«Pulisci il pavimento con il tuo vestito, non servirà a niente», mi schernì mio suocero, versandomi del vino in testa mentre mio marito filmava la scena per scherzo. Mi cacciarono di casa in mezzo a una tempesta, definendo la mia famiglia «spazzatura». Non sapevano che mia madre era un giudice della Corte Suprema che aveva appena firmato un mandato d'arresto per frode fiscale contro il loro impero. Al loro grande gala di beneficenza, la musica si interruppe all'arrivo della polizia. Mia madre entrò in toga da giudice: «Lo scherzo è finito. Finirete in una cella dove i pavimenti sono ancora più sporchi».

Incombeva sulla mia sedia. Con un movimento lento, deliberato e assolutamente crudele, rovesciò la bottiglia. Un liquido rosso scuro si riversò fuori, schizzandomi sul cuoio capelluto, colandomi sul viso e inzuppando all'istante la seta bianca. Lo shock freddo del vino mi tolse il respiro. Aveva un odore di frutta scura e di marcio fermentato.

"Pulisci il pavimento con il vestito, tutto qui!" sghignazzò Arthur, la sua saliva mi colpì la guancia insieme al vino.

Non urlai. Girai lentamente la testa verso mio marito, aspettandomi forse un minimo di decenza. Invece, Julian alzò il telefono, la luce rossa di registrazione che lampeggiava incessantemente nella stanza buia. Stava ridendo. Un suono sordo, stridulo, sgradevole.

"Oh, questa 'spazzatura' finalmente perde!" ridacchiò Julian, zoomando sul mio vestito rovinato. «È oro puro, papà. Guardala, sembra un topo annegato. Internet ne andrà matto.»

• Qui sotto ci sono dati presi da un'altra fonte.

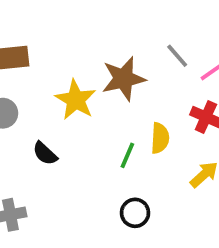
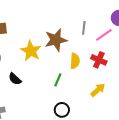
gray line: (177, 56) -> (84, 28), turned 48
yellow semicircle: (160, 138) -> (75, 61), moved

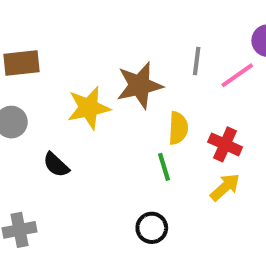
yellow star: (31, 51) -> (89, 108), turned 30
red cross: (99, 60) -> (225, 144), moved
green line: (58, 80) -> (164, 167), moved, turned -40

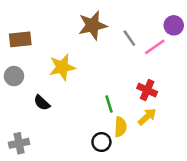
gray line: (197, 61) -> (129, 38), turned -42
brown star: (140, 85) -> (93, 25), moved
yellow semicircle: (178, 128) -> (120, 127), moved

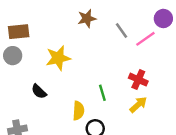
brown star: (93, 25) -> (87, 18), size x0.7
gray circle: (14, 76) -> (13, 56), moved
yellow semicircle: (120, 127) -> (78, 111), moved

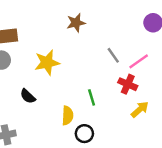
gray line: (122, 30) -> (113, 55), moved
pink line: (145, 39) -> (139, 61), moved
yellow arrow: (138, 105) -> (140, 110), moved

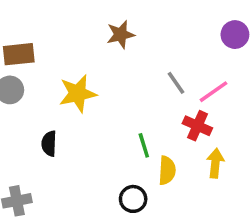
black semicircle: (28, 96) -> (49, 144), turned 49
yellow arrow: (140, 110) -> (215, 163), turned -42
yellow semicircle: (68, 116) -> (167, 170), moved

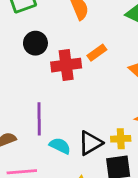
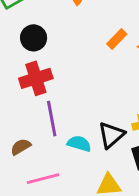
orange rectangle: (97, 53) -> (117, 39), moved
red cross: (66, 65) -> (36, 78), moved

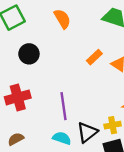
red cross: (36, 78) -> (18, 97), moved
purple line: (52, 119) -> (63, 106), moved

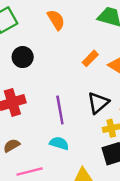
black triangle: (87, 132) -> (98, 103), moved

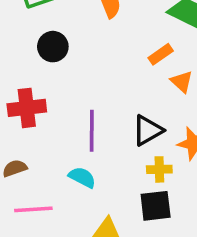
orange rectangle: (90, 58) -> (161, 54), moved

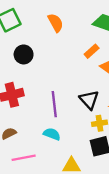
black triangle: (148, 130) -> (89, 100), turned -35

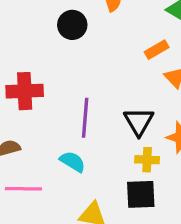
black circle: (24, 54) -> (72, 25), moved

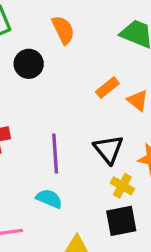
orange rectangle: (157, 50) -> (107, 88), moved
yellow cross: (147, 160) -> (122, 186), turned 35

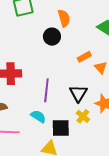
black circle: (29, 64) -> (52, 37), moved
black square: (121, 221) -> (61, 128), moved

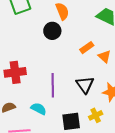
cyan semicircle: (38, 116) -> (39, 109), moved
yellow cross: (83, 116) -> (96, 115), moved, turned 32

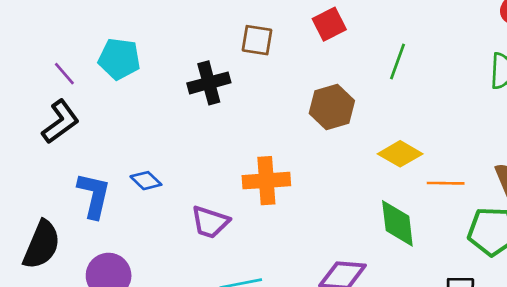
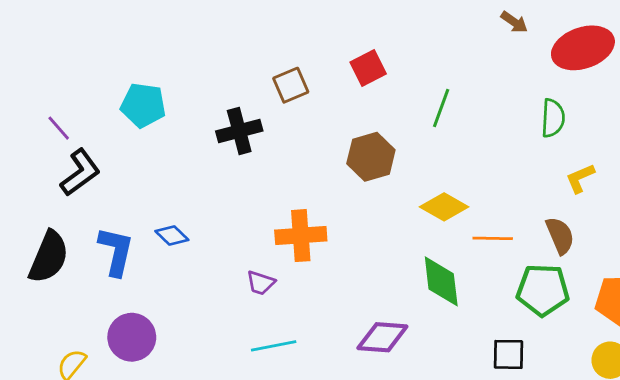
brown square: (257, 40) -> (291, 85), turned -32
purple line: (64, 74) -> (59, 128), moved
purple trapezoid: (210, 222) -> (261, 283), moved, size x0.7
black semicircle: (42, 245) -> (49, 257), moved

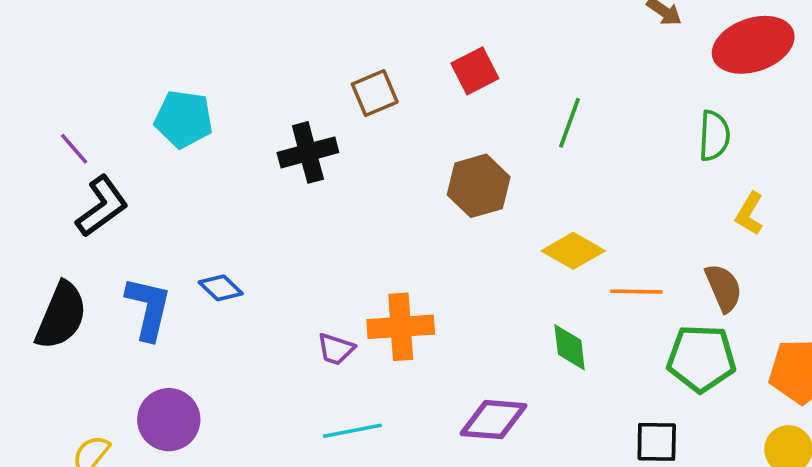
yellow L-shape: (580, 178) -> (749, 214), turned -36
orange cross: (301, 236) -> (401, 327), moved
green diamond: (441, 281) -> (570, 347), size x0.7

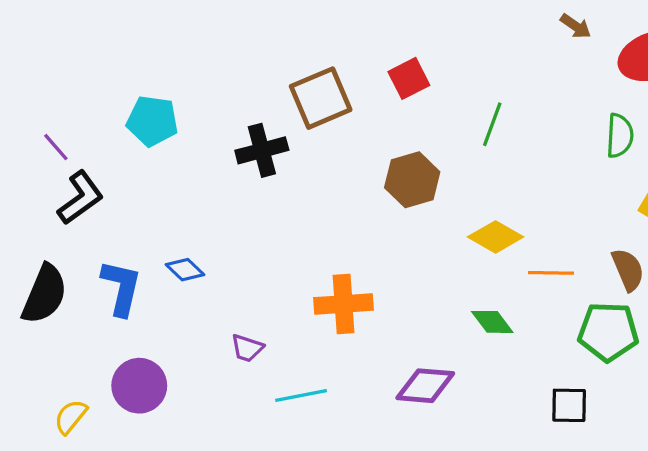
brown square: (375, 93) -> (321, 98), size x1.5
green diamond: (570, 347) -> (492, 322), turned -30
purple trapezoid: (336, 349) -> (247, 348), moved

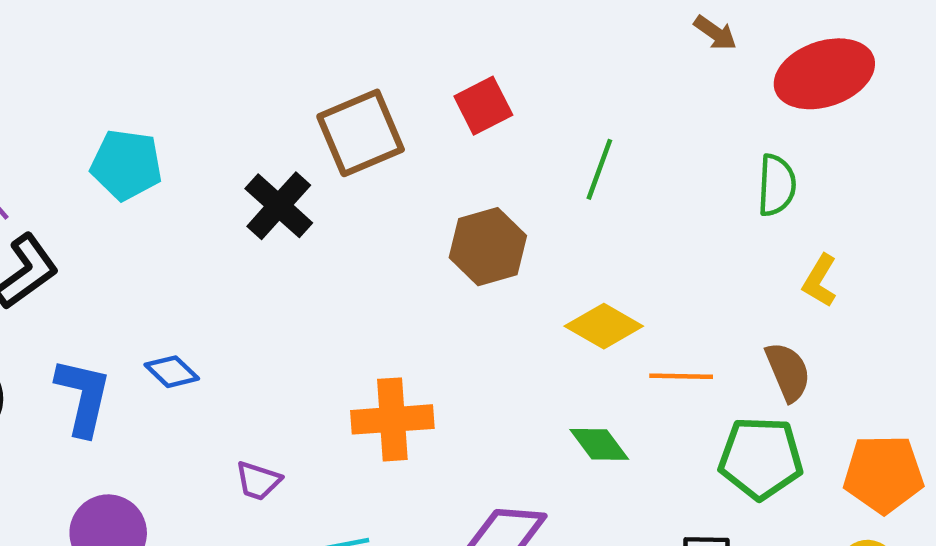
black cross: (262, 150) -> (279, 206), turned -33

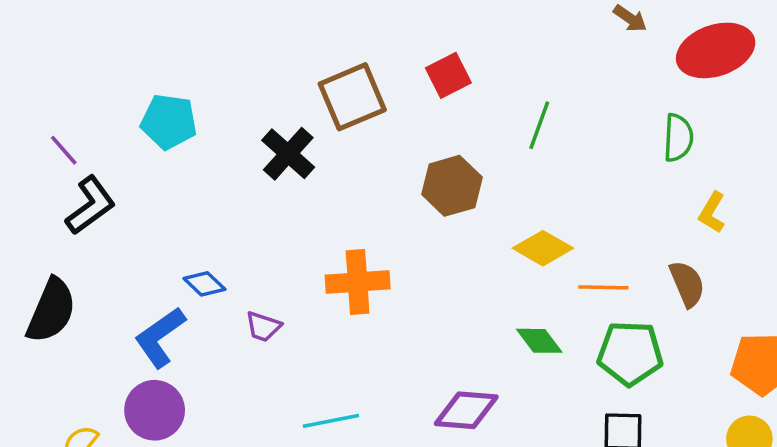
blue L-shape: (83, 397) -> (160, 337), moved, turned -138
orange cross: (392, 419) -> (358, 282), moved
green pentagon: (761, 458) -> (630, 353), moved
purple trapezoid: (258, 481) -> (263, 327), moved

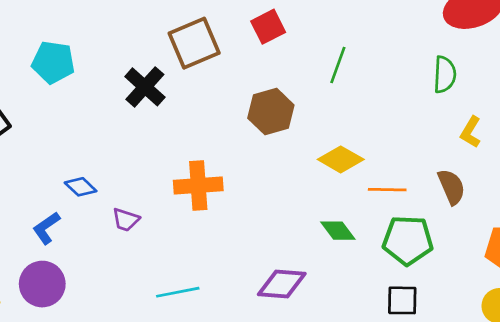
blue L-shape: (160, 337) -> (46, 228), size x0.7

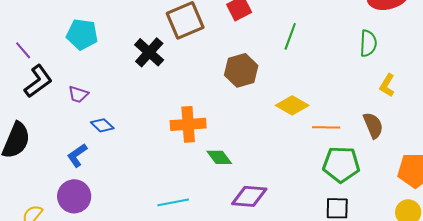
purple trapezoid: (126, 220) -> (78, 94), moved
green diamond: (338, 231) -> (219, 157), moved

Non mi hanno dato il tempo di fare le valigie. Julian mi afferrò il braccio, affondandomi le unghie nel bicipite, e mi trascinò lungo il corridoio, lasciando una scia di gocce rosse sul marmo bianco. Arthur spalancò la pesante porta d'ingresso in quercia, lasciando entrare in casa il vento ululante e la pioggia battente. Mi scaraventarono sul vialetto di ghiaia bagnato. La mia valigia di emergenza, che Julian doveva aver trovato nel mio armadio, volò fuori pochi secondi dopo, aprendosi all'impatto e spargendo i miei pochi effetti personali nel fango gelido.

«Tornate nella fogna, dove appartiene la vostra famiglia!» urlò Julian, con il volto contratto in una smorfia di puro disgusto prima di sbattere la pesante porta. Il chiavistello meccanico si chiuse con terrificante fermezza.

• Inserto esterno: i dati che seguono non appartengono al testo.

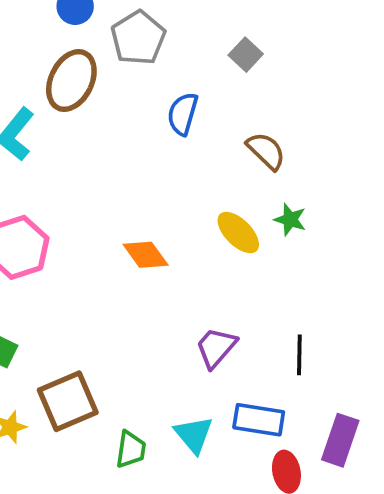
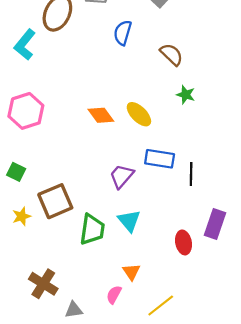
yellow ellipse: (238, 233) -> (139, 114), moved
purple trapezoid: (216, 347) -> (122, 176), moved
blue rectangle: (259, 420) -> (160, 159), moved
green trapezoid: (131, 449) -> (92, 229), size x1.4

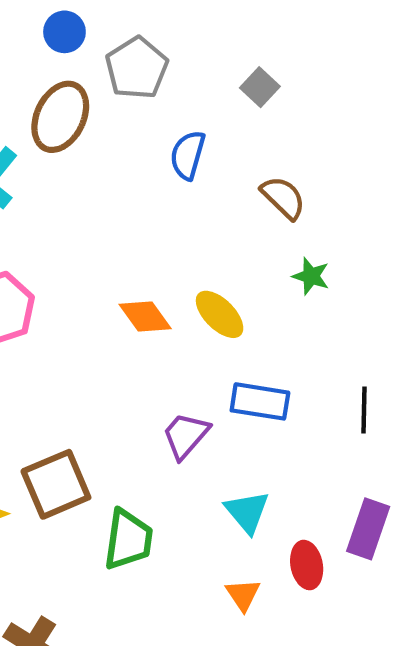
black line: (191, 174) -> (364, 410), moved
cyan triangle: (129, 221) -> (247, 512), moved
orange triangle: (131, 272) -> (243, 595), moved

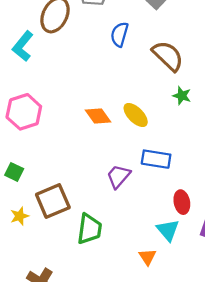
brown semicircle: (283, 198) -> (168, 56), size x1.4
cyan triangle: (247, 512) -> (168, 230), moved
red ellipse: (307, 565) -> (182, 202), moved

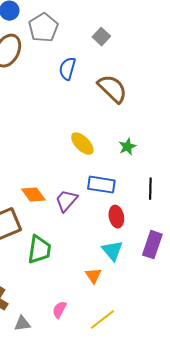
green star: (182, 96) -> (127, 147), moved, turned 30
orange diamond: (98, 116) -> (33, 195), moved
red ellipse: (182, 202) -> (116, 217), moved

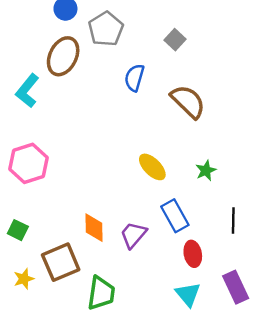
blue rectangle: (101, 185) -> (175, 216), turned 52
orange diamond: (33, 195) -> (94, 228), turned 35
purple rectangle: (152, 245) -> (236, 287), turned -44

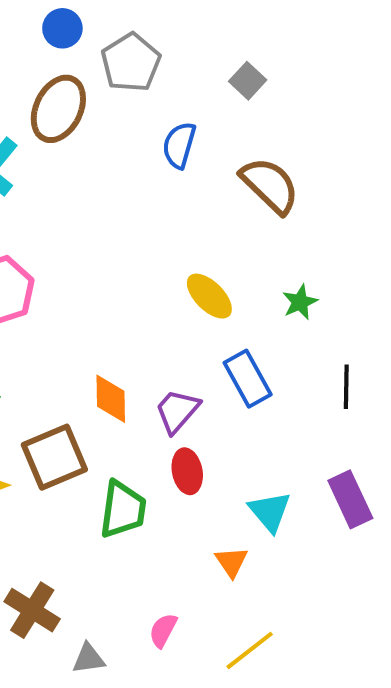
red ellipse: (193, 254) -> (187, 471), moved

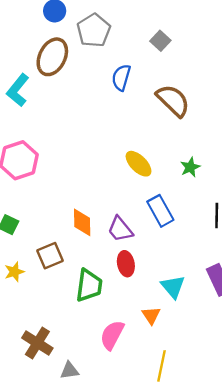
purple trapezoid: (177, 411) -> (120, 229), turned -80
brown square: (54, 457) -> (50, 256), size x0.7
pink semicircle: (163, 630) -> (112, 335), moved, size x1.5
yellow line: (250, 650) -> (162, 366), turned -40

In piedi nel fango, fradicia fino alle ossa per il vino costoso e l'acqua piovana gelida, finalmente sentii una scarica di adrenalina. Non piansi. Le mie mani erano perfettamente ferme. Mi inginocchiai sulla ghiaia, ignorando la seta consumata che mi si appiccicava alla pelle, e frugai nella fodera impermeabile segreta della mia borsa sgangherata. Tirai fuori il mio pesante cellulare usa e getta criptato. Digitai il numero di dodici cifre che avevo memorizzato.

Squillò una volta.

"Catherine?" dissi nel vento ululante, la mia voce priva della mitezza tipica del Midwest che avevo finto per un anno. "Sono Grace. Esegui il protocollo 'Sterling Sovereign'. Sono pronta a testimoniare."